In a world where we are constantly wanting to fit in, we find ourselves shrinking to fit where we want. We are watching reels of influencers telling us what styles are in, what pair of sneakers the cool moms are wearing, which style of Uggs our teens want or what is the hottest Stanley color/design.
Authenticity is really hard to find in the world.
I have been thinking about my daughter’s quote over the last few weeks. I pause for the future and I hope with all of my heart that she never stops being her. In August, she’ll be walking into middle school. She probably won’t be wearing the coolest sneakers, or the “in” style of socks (who brought crew socks back anyway?!?!). She may not have the hottest color of Stanley, heck she may not even want Stanley by then.
But, I want to cultivate her true self. She may not be captain of the high school basketball team, a star on the softball field, or even homecoming queen. She may not win first place in a race or be valedictorian of her graduating class. All of those are really cool achievements, things that may make you incredibly happy in the moment. But, one day she won’t be playing sports with friends or trying to ace a test. The homecoming queen sash and tiara will get thrown in a box in someone’s attic.
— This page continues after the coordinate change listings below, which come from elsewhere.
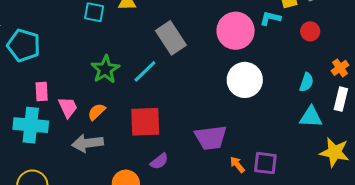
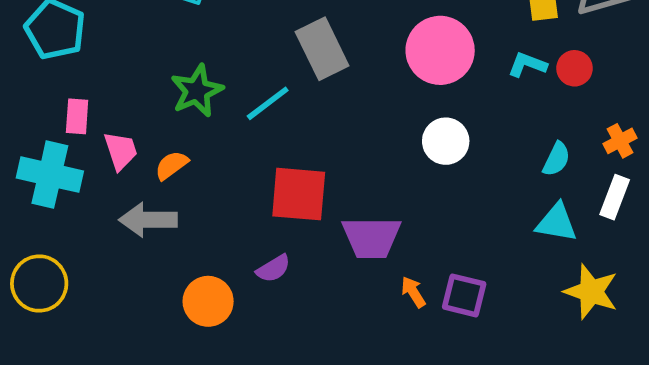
cyan L-shape: (270, 18) -> (527, 65), moved
white circle: (245, 80) -> (446, 141), size x0.7
red square: (145, 122) -> (299, 194), moved

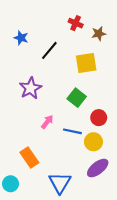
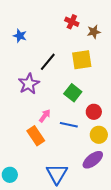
black line: (49, 50) -> (48, 62), moved
yellow circle: (93, 142) -> (99, 135), moved
orange rectangle: (29, 158) -> (36, 136), moved

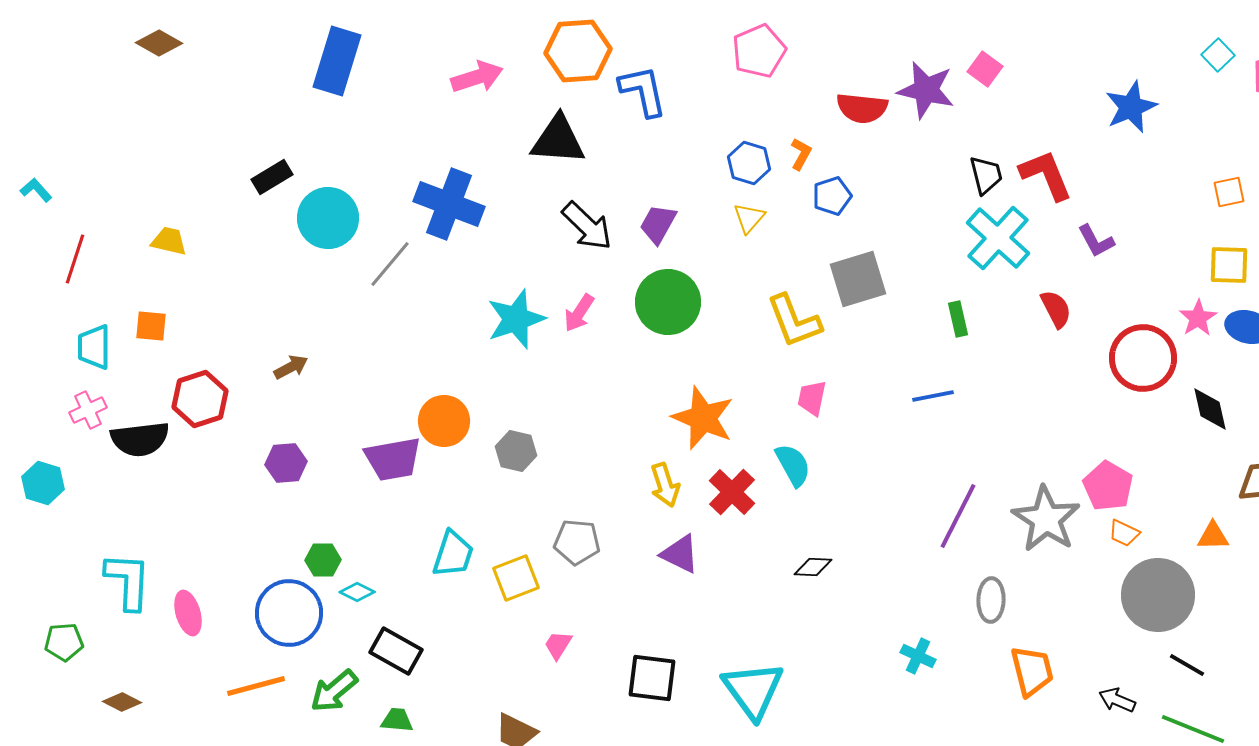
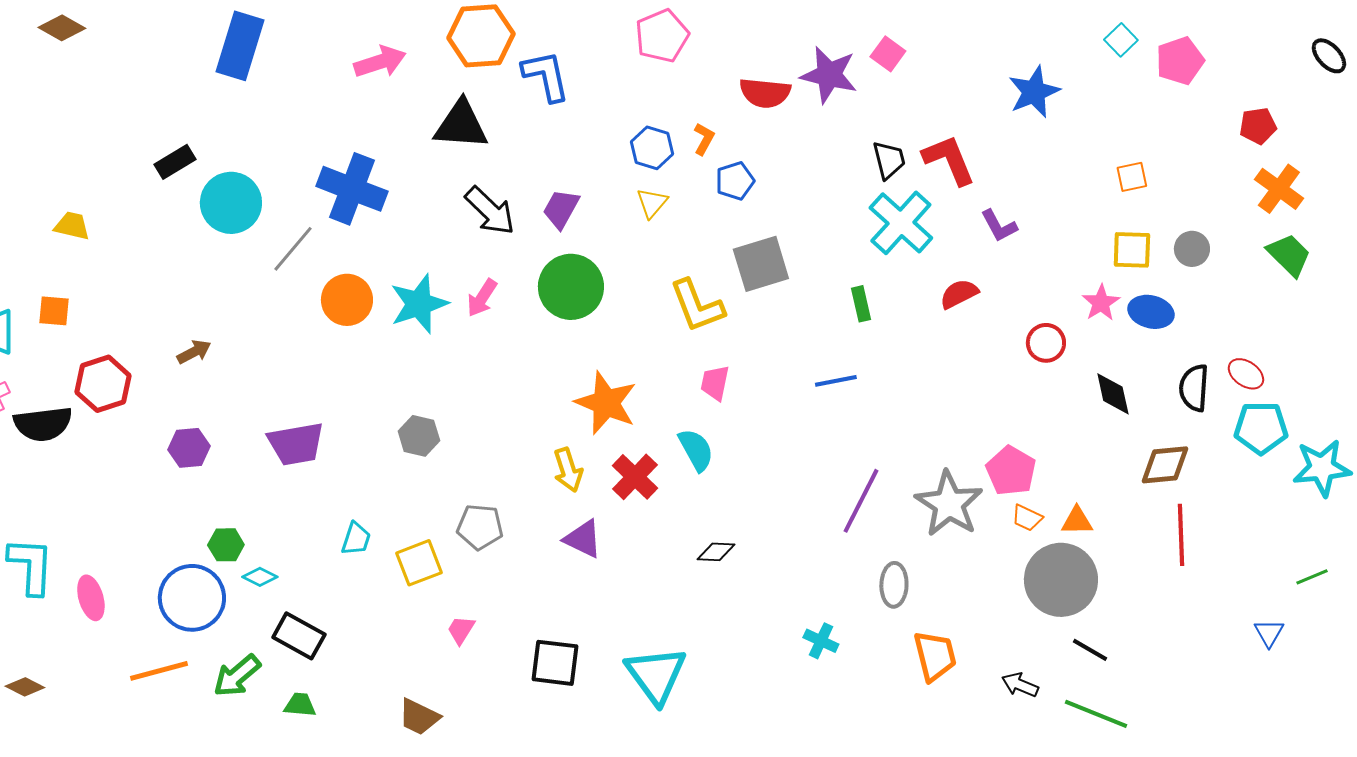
red semicircle: (1056, 309) -> (959, 294), turned -90
red circle: (1143, 358) -> (1046, 343), size x0.6
orange circle: (444, 421) -> (347, 300), moved
orange triangle: (1213, 536) -> (1077, 521), moved
cyan trapezoid: (453, 554) -> (356, 539), size x0.7

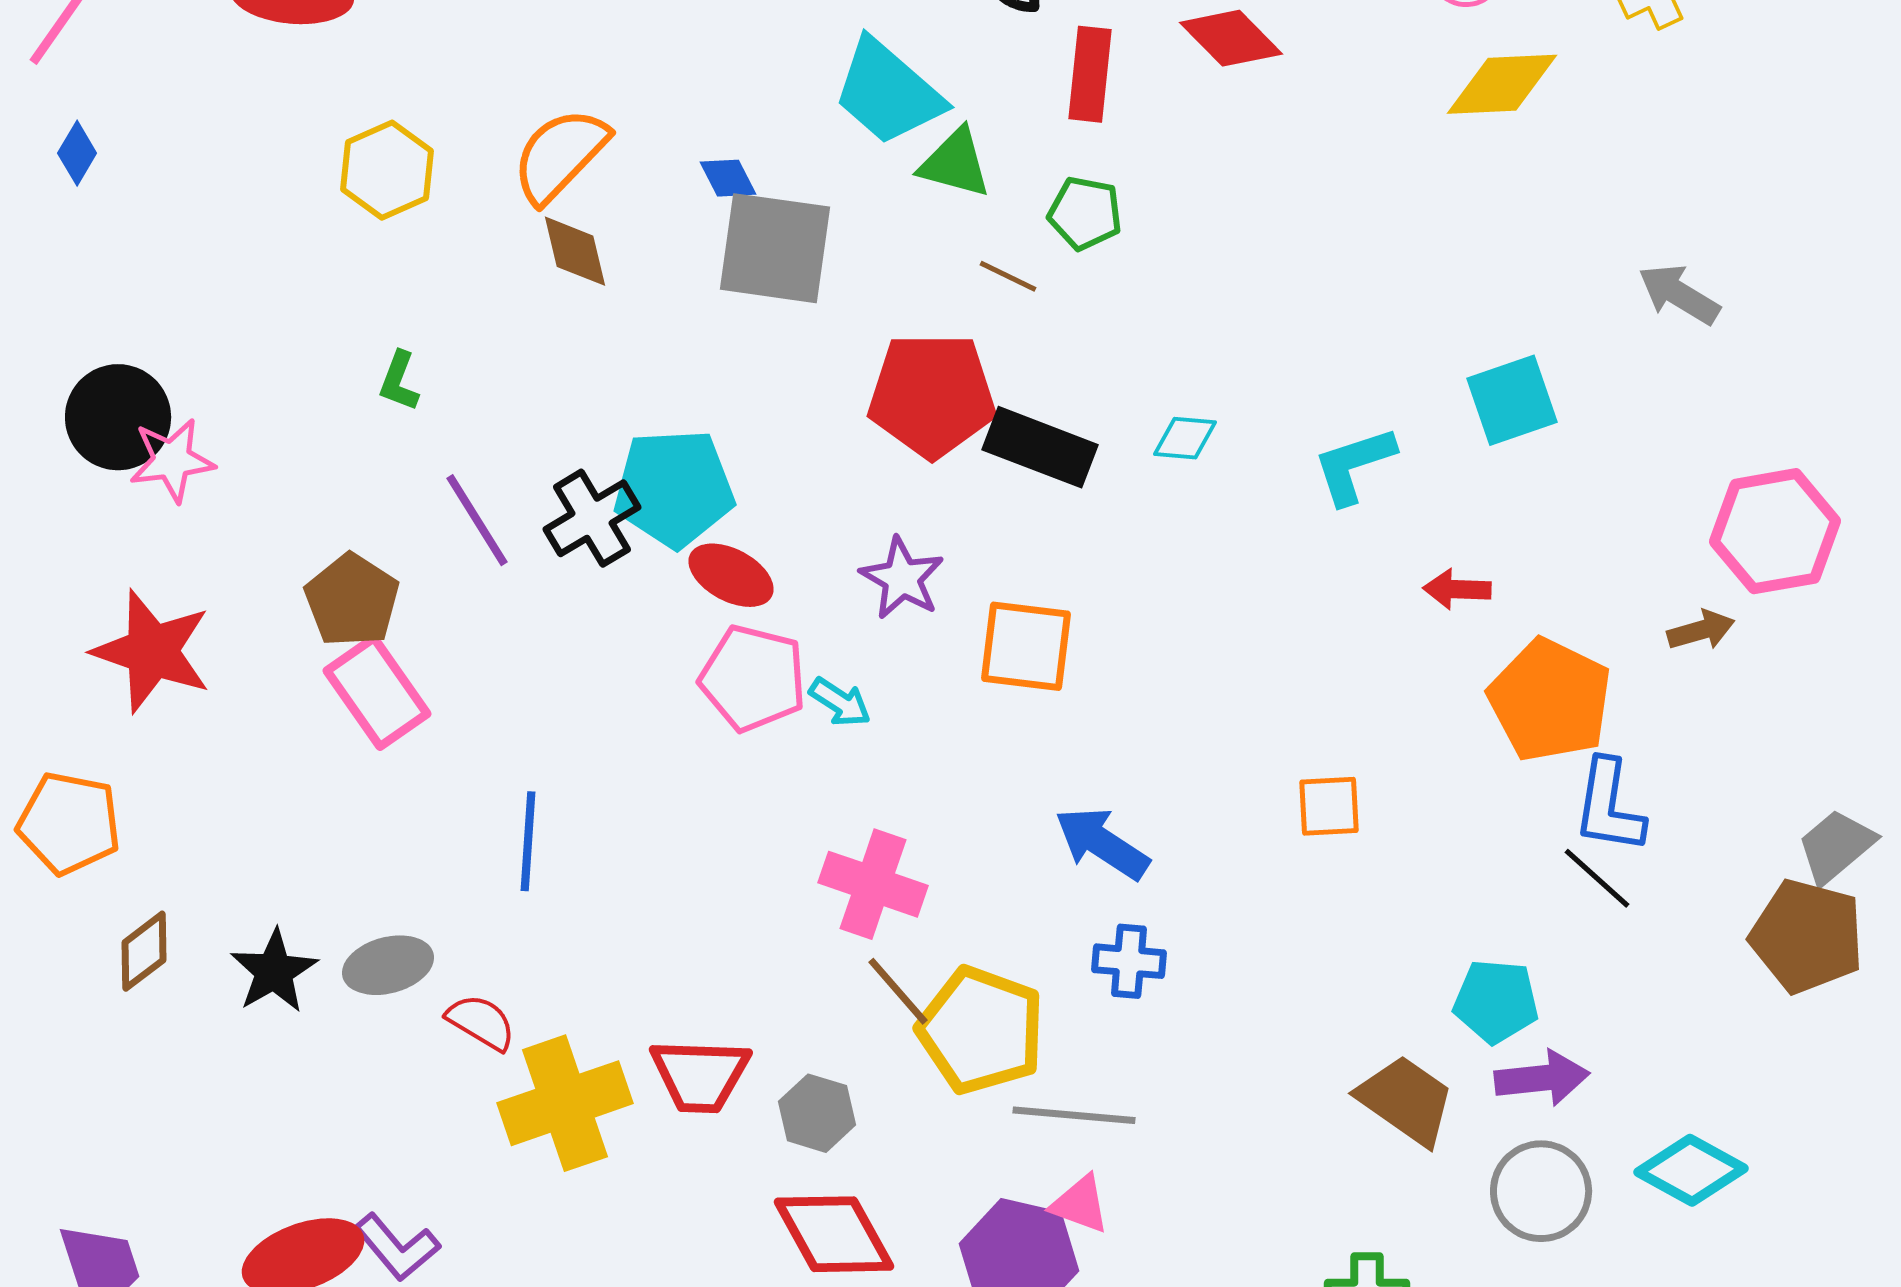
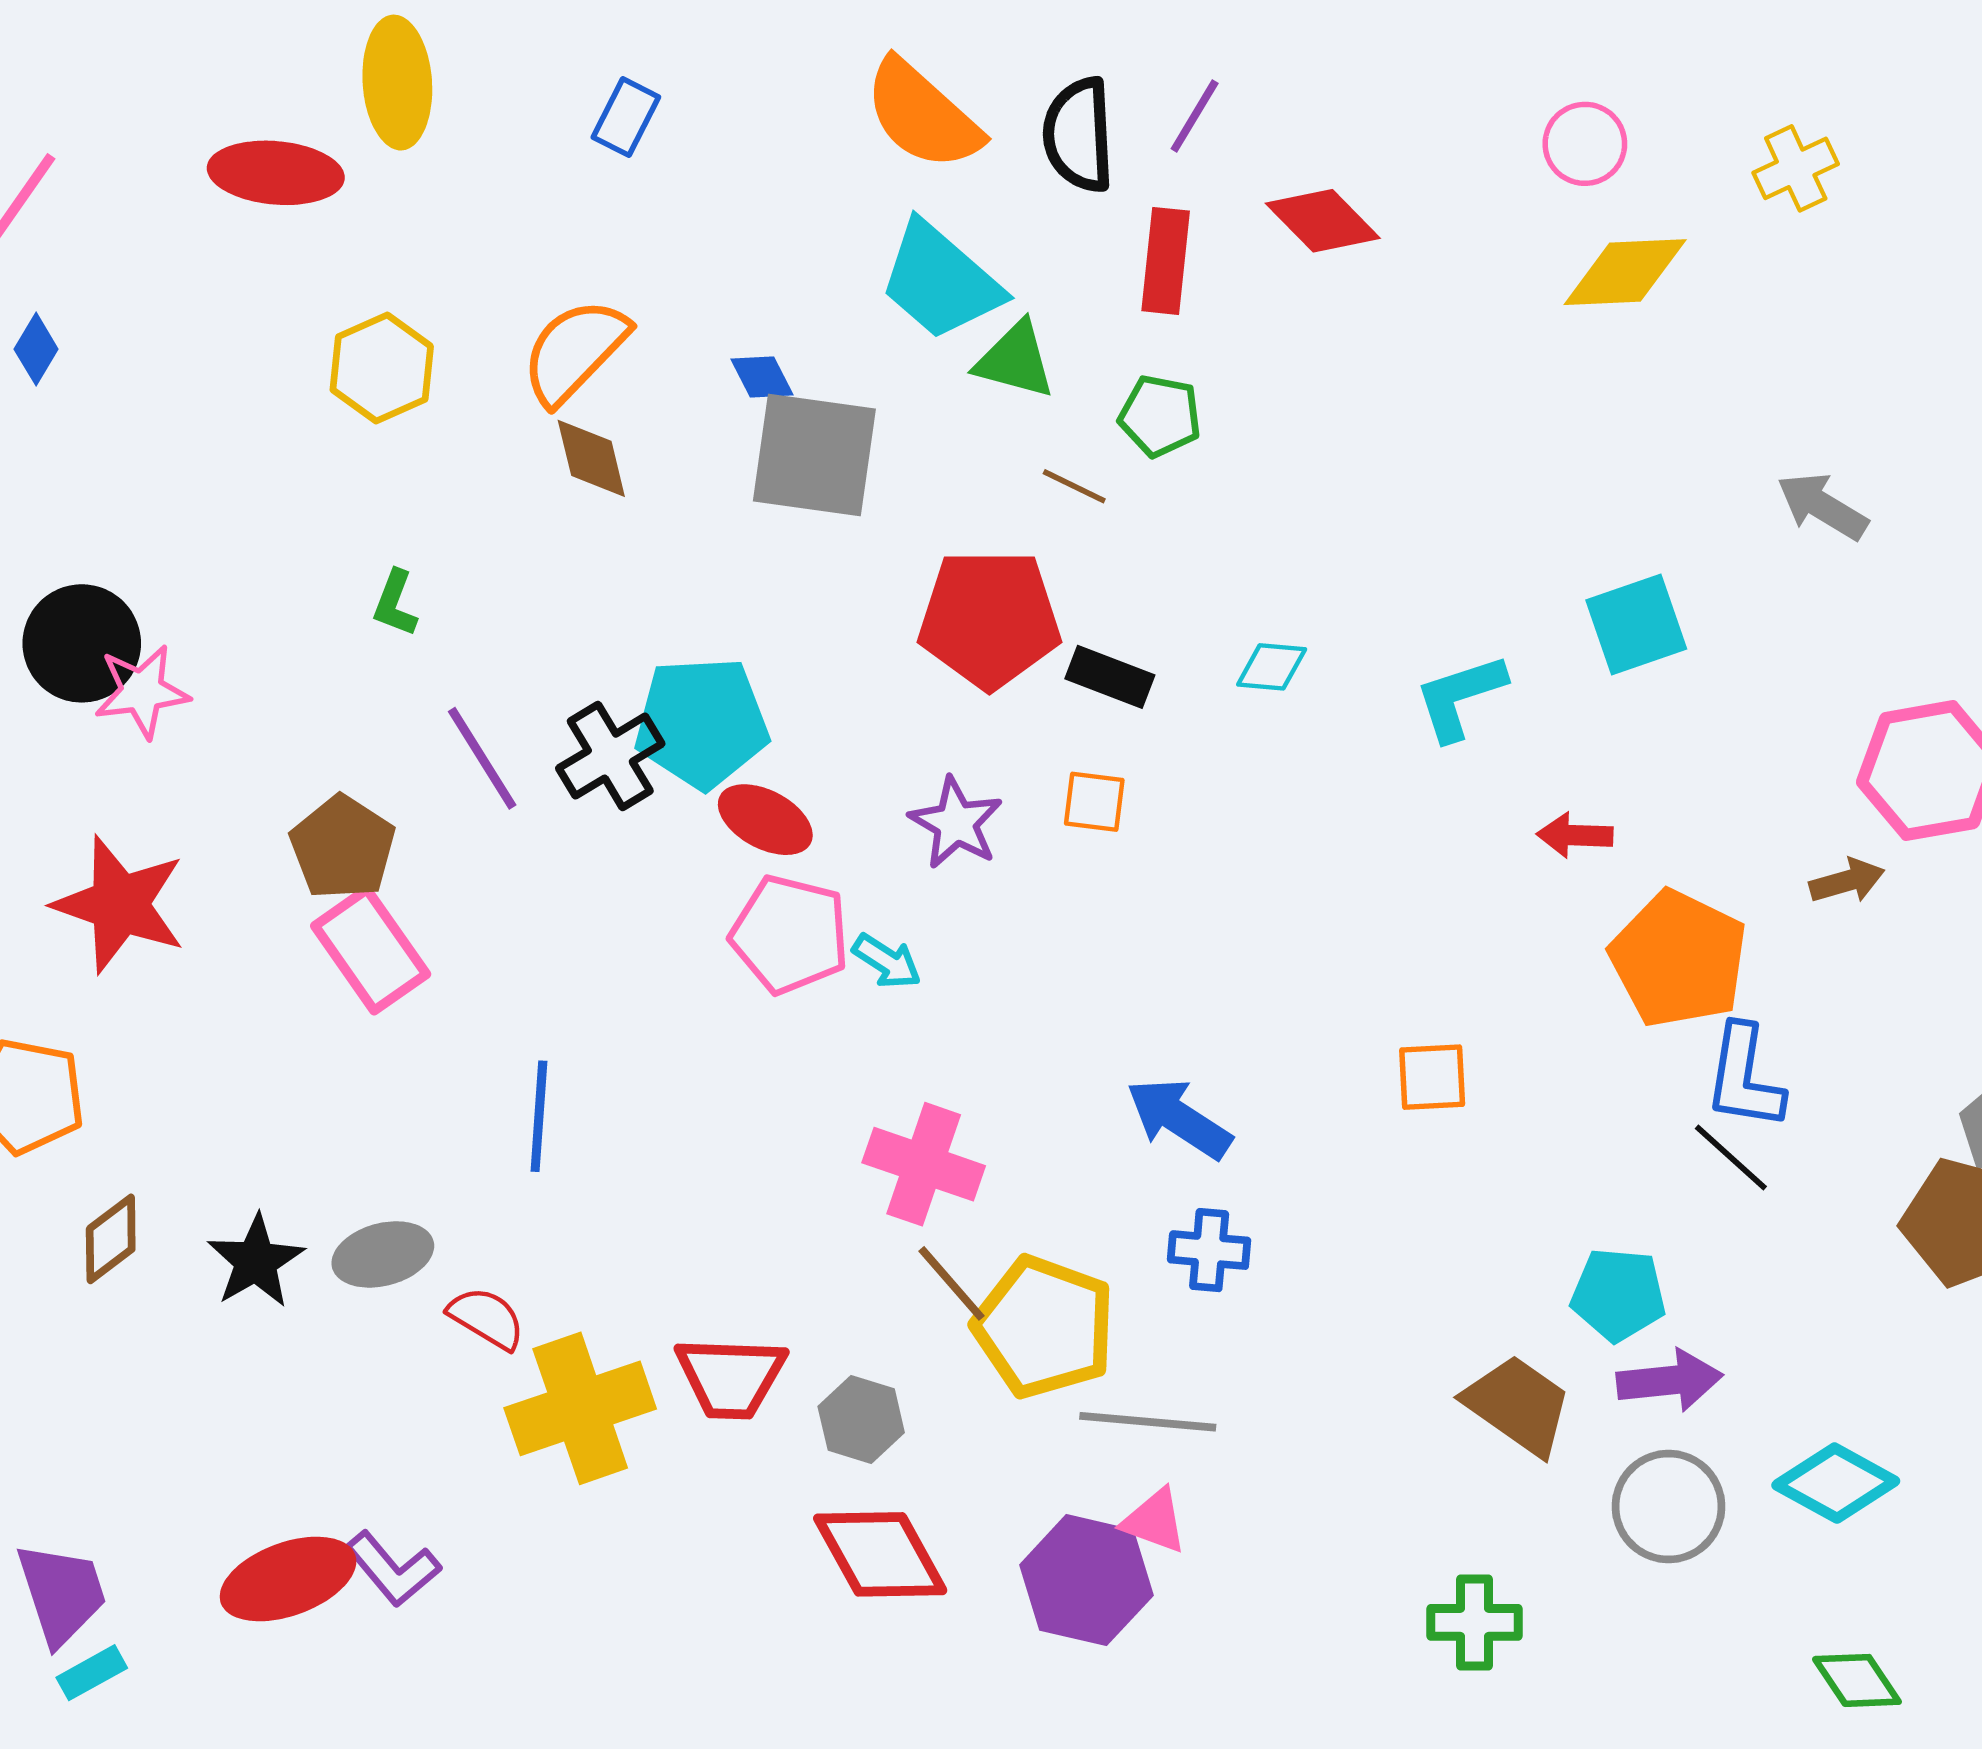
black rectangle: (1040, 447) -> (1110, 677), size x0.7
orange square: (1026, 646) -> (1094, 802), moved, size x0.6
The one thing she will carry through her entire life: herself.
Why not be your true, authentic self? One that makes YOU proud of who you are, not the validation from others around you? Your one true self that attracts the right friends, the right spouse?
This is the one thing that will stay with her forever, so why not love who you are?
So what if she would rather ride horses than play basketball?
So what if she wears socks with a smiley face instead of a Nike swoosh?
So what if she wears homemade tie dye shirts with neon-colored shorts instead of the newest Lululemon outfits?
Her kindness and love for herself and others outshines any popularity contest she could ever win. Those are three things many people don’t have.
I’ll take a kind, loving, authentic girl over one trying to be something she isn’t. Expensive clothes don’t make a person. A huge Stanley definitely doesn’t make a person. Crew socks with a Nike swoosh? Barf.
As middle school is looming, I know there are mean girls (and boys!) waiting to pounce. Waiting to tear someone else down to make themselves feel better about their own shortcomings. Maybe it’s out of jealousy; maybe they’d love to be the artsy/sporty/non-name brand wearing kid, but their own friends and family have different expectations of them. Maybe they don’t like the person they are and it’s easier to point their finger at someone else than to re-evaluate who they are.
I want my daughter to value herself and have self-confidence in herself, and not to rely on others to give her value.
She may be my Sue Heck, but I dare you to tell me that you don’t love Sue. (This is a reference to the tv show “The Middle” and if you haven’t seen it, add it to your list! And then report back with how much you love and care for Sue.) Sue won my heart from the beginning and nothing would make me prouder than to say my daughter has similar attributes to this fictional television character.
If only I could have had her self-confidence and self-love that she has, I would’ve been so much happier in middle school.